**TASK TO COMPLETE**
From the records, pick out and copy each line containing "crème".

**RECORDS SHOWN**

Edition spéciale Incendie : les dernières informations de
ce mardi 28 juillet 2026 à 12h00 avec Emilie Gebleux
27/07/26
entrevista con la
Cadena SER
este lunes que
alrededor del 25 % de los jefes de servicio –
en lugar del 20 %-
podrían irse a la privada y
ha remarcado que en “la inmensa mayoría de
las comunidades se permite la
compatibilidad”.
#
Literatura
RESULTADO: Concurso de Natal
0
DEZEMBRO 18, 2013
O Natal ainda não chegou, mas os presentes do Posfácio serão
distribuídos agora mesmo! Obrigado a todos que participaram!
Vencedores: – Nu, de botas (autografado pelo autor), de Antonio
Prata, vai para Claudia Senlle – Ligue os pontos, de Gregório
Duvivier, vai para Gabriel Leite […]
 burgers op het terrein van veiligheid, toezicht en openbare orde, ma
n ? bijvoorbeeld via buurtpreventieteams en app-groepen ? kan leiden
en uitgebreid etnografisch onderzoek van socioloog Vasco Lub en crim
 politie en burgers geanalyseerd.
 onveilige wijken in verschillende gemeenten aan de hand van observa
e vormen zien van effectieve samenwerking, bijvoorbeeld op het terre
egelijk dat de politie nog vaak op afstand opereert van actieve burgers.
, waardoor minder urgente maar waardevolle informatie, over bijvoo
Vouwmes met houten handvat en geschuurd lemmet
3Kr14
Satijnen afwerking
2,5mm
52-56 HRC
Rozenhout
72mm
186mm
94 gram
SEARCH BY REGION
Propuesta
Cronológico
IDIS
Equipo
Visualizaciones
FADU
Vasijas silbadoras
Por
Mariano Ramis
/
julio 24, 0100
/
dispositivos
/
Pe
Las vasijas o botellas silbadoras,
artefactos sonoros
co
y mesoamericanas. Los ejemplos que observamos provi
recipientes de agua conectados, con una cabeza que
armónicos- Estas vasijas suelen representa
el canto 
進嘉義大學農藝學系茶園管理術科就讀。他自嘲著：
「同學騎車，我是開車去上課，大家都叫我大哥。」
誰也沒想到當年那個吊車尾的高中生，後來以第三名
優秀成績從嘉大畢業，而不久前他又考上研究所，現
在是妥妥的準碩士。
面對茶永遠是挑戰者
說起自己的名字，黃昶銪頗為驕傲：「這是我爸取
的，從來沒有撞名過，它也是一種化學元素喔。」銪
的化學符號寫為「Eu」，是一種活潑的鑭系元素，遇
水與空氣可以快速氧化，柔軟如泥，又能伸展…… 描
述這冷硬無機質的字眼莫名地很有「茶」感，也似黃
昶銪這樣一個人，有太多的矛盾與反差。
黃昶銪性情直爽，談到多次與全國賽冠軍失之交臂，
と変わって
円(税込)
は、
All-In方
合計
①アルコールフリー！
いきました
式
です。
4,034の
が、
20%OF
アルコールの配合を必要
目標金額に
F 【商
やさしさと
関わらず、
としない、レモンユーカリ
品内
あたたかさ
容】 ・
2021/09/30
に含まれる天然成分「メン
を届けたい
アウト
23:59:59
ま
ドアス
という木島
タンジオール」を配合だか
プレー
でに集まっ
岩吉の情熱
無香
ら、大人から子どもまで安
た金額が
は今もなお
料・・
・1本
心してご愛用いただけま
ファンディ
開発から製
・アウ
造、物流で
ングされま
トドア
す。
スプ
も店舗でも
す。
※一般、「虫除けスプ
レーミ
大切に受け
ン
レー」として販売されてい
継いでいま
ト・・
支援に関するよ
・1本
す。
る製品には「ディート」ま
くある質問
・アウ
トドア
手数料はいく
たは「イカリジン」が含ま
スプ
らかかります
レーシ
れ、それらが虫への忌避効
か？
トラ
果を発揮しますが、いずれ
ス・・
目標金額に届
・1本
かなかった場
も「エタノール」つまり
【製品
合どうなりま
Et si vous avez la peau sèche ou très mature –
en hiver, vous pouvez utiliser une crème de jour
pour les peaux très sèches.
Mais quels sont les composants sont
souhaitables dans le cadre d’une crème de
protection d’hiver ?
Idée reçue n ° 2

**YOUR SOLUTION**
en hiver, vous pouvez utiliser une crème de jour
souhaitables dans le cadre d’une crème de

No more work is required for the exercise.